И тогда мне показалось, что я почувствовал его больную точку, вокруг которой он наплел столько слов. А потому и сказал ему будто бы ни к селу ни к городу:

— Вот вы говорите — брат, братство. С детьми ещё сложнее. Растишь, вкладываешь в них всю душу, всю жизнь, живешь их болями и бедами, а они вырастают, и выясняется, что у них своя жизнь, а ты в лучшем случае — на обочине их жизни.

Он даже курить перестал, уставился на меня:

— У вас, наверно, у самого есть дети…

— Конечно, есть, — согласился я.

— Тогда вы понимаете, что это за удовольствие быть отцом великовозрастного детины, у которого на уме ничего, кроме прикидов и герлушек, а на тебя с твоей философией он смотрит как на динозавра, — он засмеялся, но не обычным своим смехом, а как-то вяло, ела-бо. — Ему, конечно, мои марки пригодятся, только он будет просить их не на образование, а на то, что он называет жизнью. Жена во всем его поддерживает, говоря, что у мальчика должна быть своя жизнь и не надо ему навязывать готовых образцов.

— Но вы же философ, — отчасти простодушно заметил я, — живите отдельно. Денег вам наверняка хватит пока что. А то найдите женщину, которая будет о вас заботиться, всю себя вам посвятит. Наверняка есть такие…

Он замедлил с ответом, хотя вначале ринулся было что-то сказать. Я отвернулся, глядя в окно. Вдоль дороги тянулась славянская Европа, беднее, грязнее, неухоженнее. Лязг и громыханье российского состава все больше и больше сливались в своей тональности с заокон-ным пейзажем, становились все естественнее.

Тарас тронул меня за рукав, я повернулся.
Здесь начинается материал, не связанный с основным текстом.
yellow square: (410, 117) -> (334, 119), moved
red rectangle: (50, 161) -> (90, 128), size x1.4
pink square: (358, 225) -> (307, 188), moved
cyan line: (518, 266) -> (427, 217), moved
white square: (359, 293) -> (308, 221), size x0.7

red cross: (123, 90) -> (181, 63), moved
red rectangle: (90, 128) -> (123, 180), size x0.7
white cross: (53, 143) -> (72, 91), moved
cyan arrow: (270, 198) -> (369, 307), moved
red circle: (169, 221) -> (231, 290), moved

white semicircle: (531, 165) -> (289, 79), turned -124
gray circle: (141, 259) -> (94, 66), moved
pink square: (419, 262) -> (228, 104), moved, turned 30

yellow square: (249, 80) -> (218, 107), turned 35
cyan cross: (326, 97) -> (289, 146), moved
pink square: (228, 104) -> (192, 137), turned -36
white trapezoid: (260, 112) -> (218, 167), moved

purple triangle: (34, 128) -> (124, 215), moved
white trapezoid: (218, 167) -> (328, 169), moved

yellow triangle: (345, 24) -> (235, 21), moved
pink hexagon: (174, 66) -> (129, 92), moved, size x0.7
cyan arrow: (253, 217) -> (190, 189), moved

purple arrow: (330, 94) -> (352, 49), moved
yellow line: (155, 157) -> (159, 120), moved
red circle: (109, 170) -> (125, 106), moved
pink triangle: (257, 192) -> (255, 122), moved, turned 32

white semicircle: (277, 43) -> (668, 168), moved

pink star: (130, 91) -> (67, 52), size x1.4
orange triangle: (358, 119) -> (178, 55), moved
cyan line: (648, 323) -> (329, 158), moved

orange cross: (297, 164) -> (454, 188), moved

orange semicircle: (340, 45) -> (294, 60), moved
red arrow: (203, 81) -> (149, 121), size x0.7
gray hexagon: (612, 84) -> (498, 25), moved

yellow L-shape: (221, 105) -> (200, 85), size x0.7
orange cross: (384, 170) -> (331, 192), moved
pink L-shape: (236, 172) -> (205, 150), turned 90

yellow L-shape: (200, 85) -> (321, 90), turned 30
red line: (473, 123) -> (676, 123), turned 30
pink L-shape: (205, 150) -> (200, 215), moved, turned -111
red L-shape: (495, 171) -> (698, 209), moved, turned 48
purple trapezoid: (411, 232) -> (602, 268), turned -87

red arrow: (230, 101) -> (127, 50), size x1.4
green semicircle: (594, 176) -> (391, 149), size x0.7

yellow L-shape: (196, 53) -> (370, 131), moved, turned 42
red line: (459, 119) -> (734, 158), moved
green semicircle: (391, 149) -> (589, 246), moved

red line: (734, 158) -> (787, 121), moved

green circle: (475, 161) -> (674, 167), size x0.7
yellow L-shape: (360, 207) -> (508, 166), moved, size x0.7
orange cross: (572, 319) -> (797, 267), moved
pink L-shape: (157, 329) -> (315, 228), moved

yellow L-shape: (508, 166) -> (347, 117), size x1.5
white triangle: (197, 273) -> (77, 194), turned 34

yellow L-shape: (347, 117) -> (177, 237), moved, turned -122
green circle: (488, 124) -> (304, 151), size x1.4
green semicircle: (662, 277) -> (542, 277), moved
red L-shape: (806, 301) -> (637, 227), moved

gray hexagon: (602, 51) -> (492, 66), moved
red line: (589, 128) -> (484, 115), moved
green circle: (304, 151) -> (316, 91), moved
Смущенный, даже слегка покрасневший, он заговорил, часто затягиваясь дымом:

— В конце концов мы оба мужчины. Почему не сказать? Да вы и сами видели… ее… на вокзале, — он снова смешался, но продолжил, — мою Гертруд. Ну что, я смею так сказать! Она сама себя так называла — твоя Гертруд! — даже выкрикнул он, хотя я не возражал. — Она Россией интересуется, русский знает, да ещё и философ притом, доктор наук — по нашему это вроде кандидата. Но не в том дело. Хотя и это важно, — он неожиданно хмыкнул смущенно. — В общем, она заботливая. И молода ещё. Детей нет. Надо сказать, темпераментная, я от немок такого не ожидал. Тридцать пять лет, детей, видимо, и не может иметь. Ни разу не беременела. Я для нее и как ребенок был, и как мужчина. Мне, конечно, с ней было хорошо и уютно. Целый месяц спокойствия и любви. Поздно, жалко, я с ней сошелся. Я ведь в Германии два месяца на стипендии пробыл. А с ней только месяц. Но она меня любит, полюбила. Это точно. Я это знаю, вижу, когда женщина не лжет, а вправду любит. Все-таки опыт у меня есть, поездил по конференциям по всему Союзу, — он захохотал, громко и самодовольно, как смеются в таких случаях считающие себя опытными в любовных делах мужчины. — Квартира у нее небольшая, всего две комнаты, зато своя. На двоих достаточно.

Он вопросительно посмотрел на меня. А что я?.. Что говорить ему, я совсем не знал. Какие уж тут советы!.. Страна советов впереди, ещё насоветуют ему, как поступить.

И тут, слава Богу, на мое счастье выскочили к нам в тамбур из предыдущего вагона два разгоряченных выпивкой и разговором русских парня лет двадцати двух — двадцати пяти: в кожаных куртках, с бутылками пива в руках и сигаретами в зубах. На кёльнском перроне я их не видел, значит, вошли позже. Сразу запахло кислым, давно немытым телом, потом, алкоголем, да ещё, видимо, нечищенными зубами.